Cameroun: « Nous sommes prêts »


Notre mission au quotidien est d’être prêt pour l’organisation des consultations électorales et référendaires. Notre institution a été créée pour ce travail. C’est l’objet de notre sacrifice quotidien. Nous sommes donc prêts et nous allons travailler dans le cadre du délai de trois mois prévus par la loi, pour mieux huiler notre machine et être à la hauteur de toutes les attentes placées en nous, le 9 février 2020.

Il est donc question dans les prochains jours de publier le fichier électoral en cours de toilettage. Ensuite, nous allons nous assurer que les listes définitives de candidats sont publiées en décembre. Nous devons aussi travailler pour publier la liste des bureaux de vote, compléter le matériel électoral, c’est-à-dire les papiers, les encreurs, l’encre indélébile, les lampes, les calculatrices, bref le kit nécessaire pour la bonne tenue d’un bureau de vote.

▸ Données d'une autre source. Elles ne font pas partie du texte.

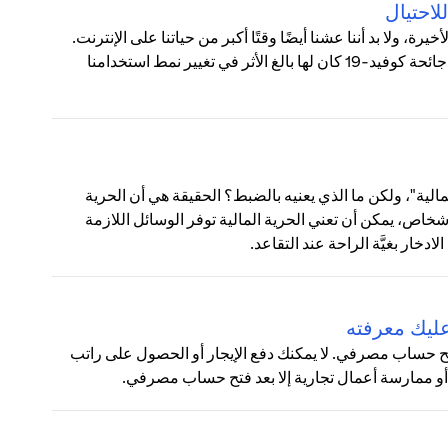
، ولا بد أننا عشنا أيضًا وقتًا أكبر من حياتنا على الإنترنت.
في أكتوبر، كشفت دراسة استقصائية أجريت في العديد من البلدان أن جائحة كوفيد-19 كان لها بالغ الأثر في تغيير نمط استخدامنا
لية"، ولكن ما الذي يعنيه بالضبط؟ الحقيقة هي أن الحرية
خاص، يمكن أن تعني الحرية المالية توفر الوسائل اللازمة
خار بغيَّة الراحة عند التقاعد.
عليك معرفته
و فتح حساب مصرفي. لا يمكنك دفع الإيجار أو الحصول على راتب
أو ممارسة أعمال تجارية إلا بعد فتح حساب مصرفي.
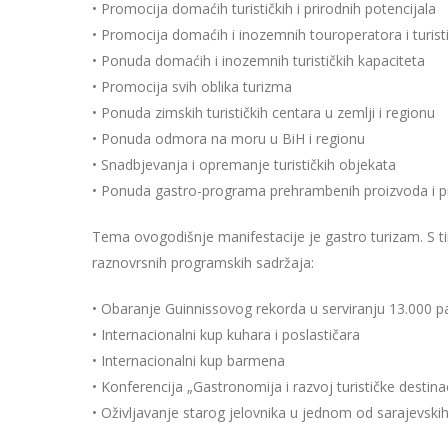
• Promocija domaćih turističkih i prirodnih potencijala
• Promocija domaćih i inozemnih touroperatora i turist
• Ponuda domaćih i inozemnih turističkih kapaciteta
• Promocija svih oblika turizma
• Ponuda zimskih turističkih centara u zemlji i regionu
• Ponuda odmora na moru u BiH i regionu
• Snadbjevanja i opremanje turističkih objekata
• Ponuda gastro-programa prehrambenih proizvoda i p
Tema ovogodišnje manifestacije je gastro turizam. S 
raznovrsnih programskih sadržaja:
• Obaranje Guinnissovog rekorda u serviranju 13.000 p
• Internacionalni kup kuhara i poslastičara
• Internacionalni kup barmena
• Konferencija „Gastronomija i razvoj turističke destina
• Oživljavanje starog jelovnika u jednom od sarajevski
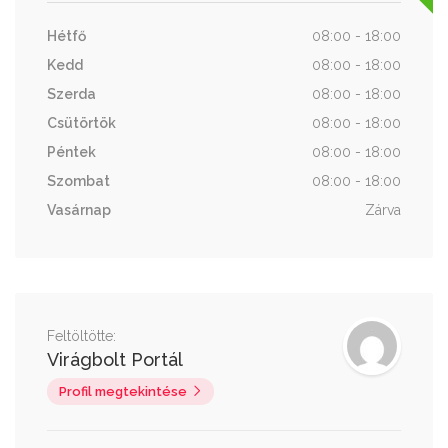
Hétfő
08:00 - 18:00
Kedd
08:00 - 18:00
Szerda
08:00 - 18:00
Csütörtök
08:00 - 18:00
Péntek
08:00 - 18:00
Szombat
08:00 - 18:00
Vasárnap
Zárva
Feltöltötte:
Virágbolt Portál
Profil megtekintése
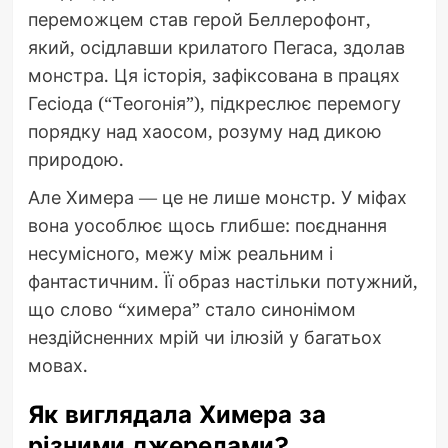
переможцем став герой Беллерофонт,
який, осідлавши крилатого Пегаса, здолав
монстра. Ця історія, зафіксована в працях
Гесіода (“Теогонія”), підкреслює перемогу
порядку над хаосом, розуму над дикою
природою.
Але Химера — це не лише монстр. У міфах
вона уособлює щось глибше: поєднання
несумісного, межу між реальним і
фантастичним. Її образ настільки потужний,
що слово “химера” стало синонімом
нездійсненних мрій чи ілюзій у багатьох
мовах.
Як виглядала Химера за
різними джерелами?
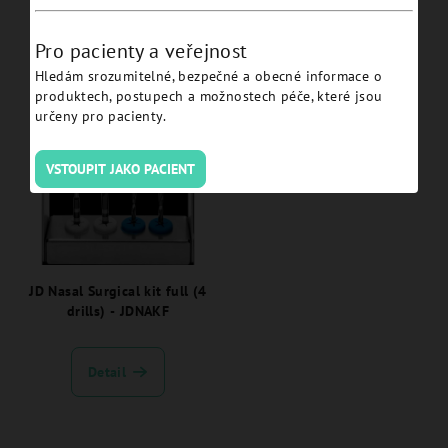
drills) - JDNAK
Pro pacienty a veřejnost
Detail
Detail
Hledám srozumitelné, bezpečné a obecné informace o
produktech, postupech a možnostech péče, které jsou
určeny pro pacienty.
VSTOUPIT JAKO PACIENT
JD Nasal Surgical kit full (4
drills) - JDNAKF
Detail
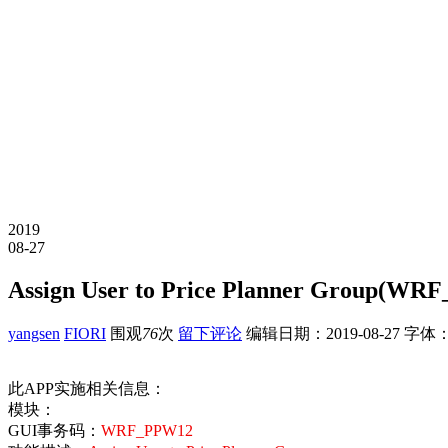
2019
08-27
Assign User to Price Planner Group(WR
yangsen
FIORI
围观
76
次
留下评论
编辑日期：
2019-08-27
字体
此APP实施相关信息：
模块：
GUI事务码：
WRF_PPW12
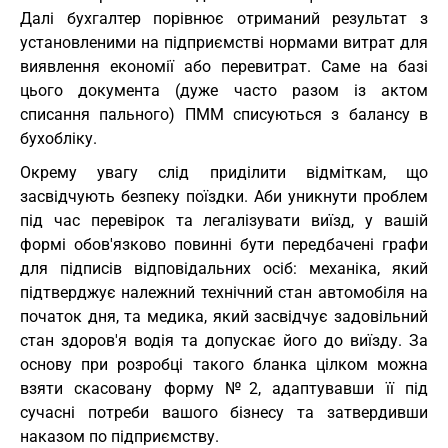
Далі бухгалтер порівнює отриманий результат з
установленими на підприємстві нормами витрат для
виявлення економії або перевитрат. Саме на базі
цього документа (дуже часто разом із актом
списання пального) ПММ списуються з балансу в
бухобліку.
Окрему увагу слід приділити відміткам, що
засвідчують безпеку поїздки. Аби уникнути проблем
під час перевірок та легалізувати виїзд, у вашій
формі обов'язково повинні бути передбачені графи
для підписів відповідальних осіб: механіка, який
підтверджує належний технічний стан автомобіля на
початок дня, та медика, який засвідчує задовільний
стан здоров'я водія та допускає його до виїзду. За
основу при розробці такого бланка цілком можна
взяти скасовану форму №2, адаптувавши її під
сучасні потреби вашого бізнесу та затвердивши
наказом по підприємству.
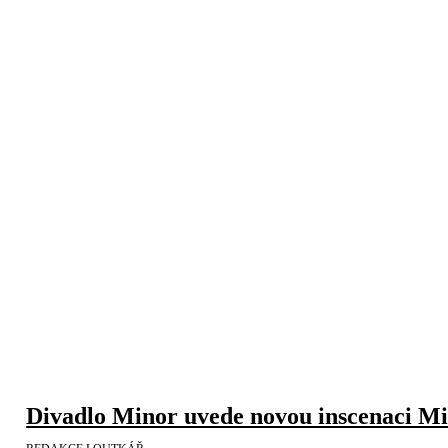
Divadlo Minor uvede novou inscenaci Mi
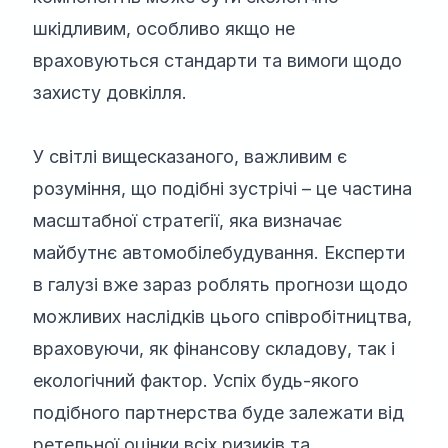
шкідливим, особливо якщо не
враховуються стандарти та вимоги щодо
захисту довкілля.
У світлі вищесказаного, важливим є
розуміння, що подібні зустрічі – це частина
масштабної стратегії, яка визначає
майбутнє автомобілебудування. Експерти
в галузі вже зараз роблять прогнози щодо
можливих наслідків цього співробітництва,
враховуючи, як фінансову складову, так і
екологічний фактор. Успіх будь-якого
подібного партнерства буде залежати від
ретельної оцінки всіх ризиків та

La question que l’opinion se pose est celle de savoir s’il y a des dispositions particulières à Elecam pour assurer le bon déroulement du double scrutin dans les régions du Nord-Ouest et du Sud-Ouest, au regard de la situation sécuritaire qui y prévaut…

Effectivement. Les mesures particulières concernent la sécurité. Il faut justement tout faire pour que la sérénité règne dans les différentes circonscriptions de ces régions. Nos agents sont prêts à se déployer dans le Nord-Ouest et le Sud-Ouest, à condition que leur sécurité soit assurée. Les électeurs aussi n’attendent que cette garantie pour se mobiliser le jour du scrutin. L’année dernière, lors de la présidentielle, nous avons par exemple pris des mesures pour que ceux des électeurs qui s’étaient déplacés du fait de la crise, aient la possibilité d’être transférés dans les bureaux de vote où ils se trouvaient. Cela a permis que les personnes déplacées puissent voter aisément. Ces aménagements sont prévus par la loi et nous tenons à respecter celle-ci à chaque fois qu’il faudra trouver des allègements pour nos populations en difficultés.

Quelles sont vos attentes vis-à-vis des formations politiques et des pouvoirs publics ?

C’est un processus qui implique et engage plusieurs acteurs. Nous souhaitons que chacun joue sa partition. Les partis politiques sont les premiers bénéficiaires de ce processus. Ils doivent s’impliquer dans la mobilisation de leurs militants et électeurs, afin qu’ils retirent leurs cartes de vote et aillent voter le moment venu. Pour ce qui est de l’administration, il faut de la sécurité sur le terrain. Elle doit donc tout mettre en œuvre pour qu’il y ait plus de sérénité dans nos villes. En tout état de cause, il existe des dispositions légales et réglementaires qui régissent tous ces déploiements. Nous comptons également sur les médias. Vous devez nous aider dans la sensibilisation et la diffusion des informations utiles et objectives sur le déroulement du processus. Car, les populations ont besoin d’être bien informées.